*** Opening THE DATA ***
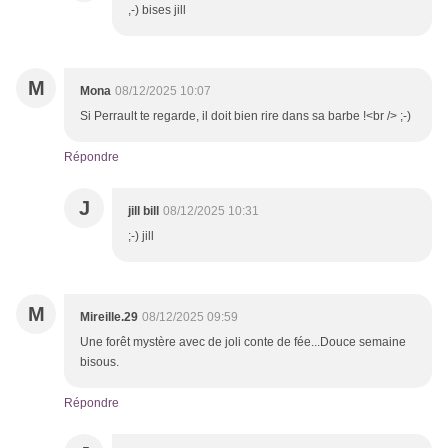
,-) bises jill
M
Mona
08/12/2025 10:07
Si Perrault te regarde, il doit bien rire dans sa barbe !<br /> ;-)
Répondre
J
jill bill
08/12/2025 10:31
;-) jill
M
Mireille.29
08/12/2025 09:59
Une forêt mystère avec de joli conte de fée...Douce semaine
bisous.
Répondre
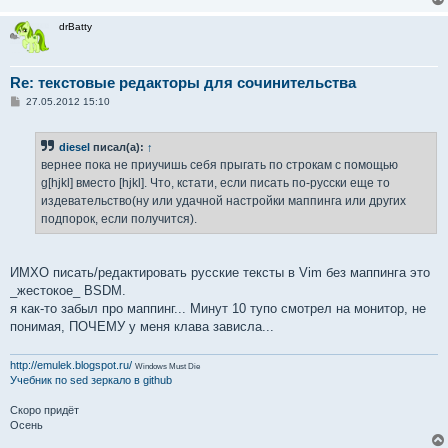
drBatty
Re: текстовые редакторы для сочинительства
С
27.05.2012 15:10
о
о
б
diesel
писал(а):
↑
щ
е
вернее пока не приучишь себя прыгать по строкам с помощью
н
g[hjkl] вместо [hjkl]. Что, кстати, если писать по-русски еще то
и
е
издевательство(ну или удачной настройки маппинга или других
подпорок, если получится).
ИМХО писать/редактировать русские тексты в Vim без маппинга это
_жестокое_ BSDM.
я как-то забыл про маппинг... Минут 10 тупо смотрел на монитор, не
понимая, ПОЧЕМУ у меня клава зависла...
http://emulek.blogspot.ru/
Windows Must Die
Учебник по sed
зеркало в github
Скоро придёт
Осень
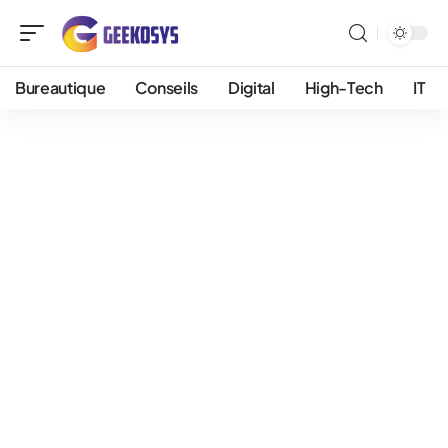
Bureautique
Conseils
Digital
High-Tech
IT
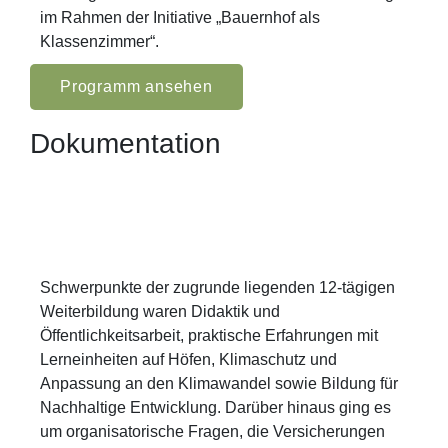
im Rahmen der Initiative „Bauernhof als
Klassenzimmer“.
Programm ansehen
Dokumentation
Schwerpunkte der zugrunde liegenden 12-tägigen
Weiterbildung waren Didaktik und
Öffentlichkeitsarbeit, praktische Erfahrungen mit
Lerneinheiten auf Höfen, Klimaschutz und
Anpassung an den Klimawandel sowie Bildung für
Nachhaltige Entwicklung. Darüber hinaus ging es
um organisatorische Fragen, die Versicherungen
*** Closing THE DATA ***
Print, exactly, each line above from the one with "Mireille.29" to the one with "http://emulek.blogspot.ru/", end lines included. Leave pictures out of it.

*SOLUTION TO THIS TASK*.
Mireille.29
08/12/2025 09:59
Une forêt mystère avec de joli conte de fée...Douce semaine
bisous.
Répondre
drBatty
Re: текстовые редакторы для сочинительства
С
27.05.2012 15:10
о
о
б
diesel
писал(а):
↑
щ
е
вернее пока не приучишь себя прыгать по строкам с помощью
н
g[hjkl] вместо [hjkl]. Что, кстати, если писать по-русски еще то
и
е
издевательство(ну или удачной настройки маппинга или других
подпорок, если получится).
ИМХО писать/редактировать русские тексты в Vim без маппинга это
_жестокое_ BSDM.
я как-то забыл про маппинг... Минут 10 тупо смотрел на монитор, не
понимая, ПОЧЕМУ у меня клава зависла...
http://emulek.blogspot.ru/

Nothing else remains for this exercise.